==== Provided records
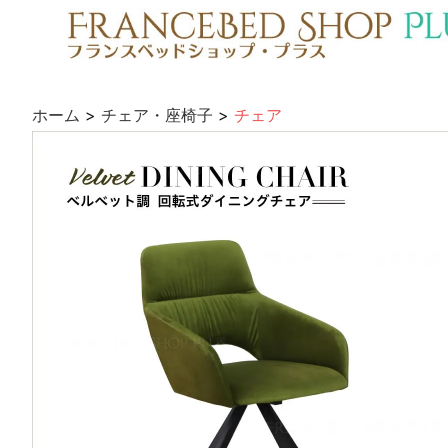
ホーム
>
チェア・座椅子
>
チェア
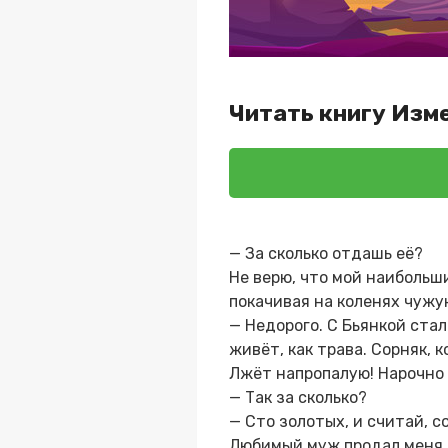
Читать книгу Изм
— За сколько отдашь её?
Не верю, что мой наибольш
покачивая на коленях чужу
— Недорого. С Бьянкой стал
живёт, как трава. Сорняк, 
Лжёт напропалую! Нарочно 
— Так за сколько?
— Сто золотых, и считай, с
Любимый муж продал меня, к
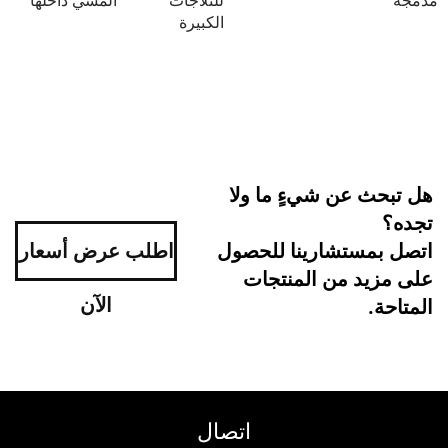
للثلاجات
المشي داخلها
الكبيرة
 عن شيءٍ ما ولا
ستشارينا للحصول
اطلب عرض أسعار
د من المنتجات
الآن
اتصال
========
▶ **Work required**
Your task is to restate, word for word, the line with "المشي داخلها" and all lines after it, ending with the last line of the data.

▶ **Solution for this problem**
المشي داخلها
الكبيرة
 عن شيءٍ ما ولا
ستشارينا للحصول
اطلب عرض أسعار
د من المنتجات
الآن
اتصال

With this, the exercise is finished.